Could you repeat every entry below word for word, leaving out the pictures?
########
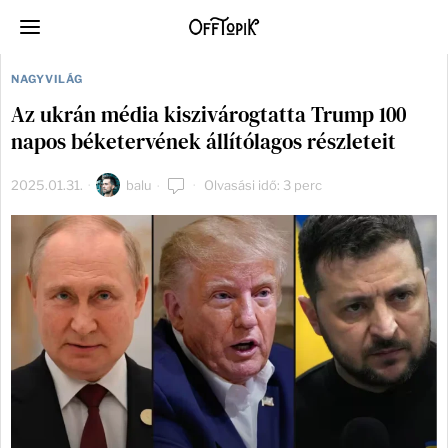
NAGYVILÁG
Az ukrán média kiszivárogtatta Trump 100
napos béketervének állítólagos részleteit
2025.01.31.
balu
Olvasási idő: 3 perc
########
Result of the task —
NAGYVILÁG
Az ukrán média kiszivárogtatta Trump 100
napos béketervének állítólagos részleteit
2025.01.31.
balu
Olvasási idő: 3 perc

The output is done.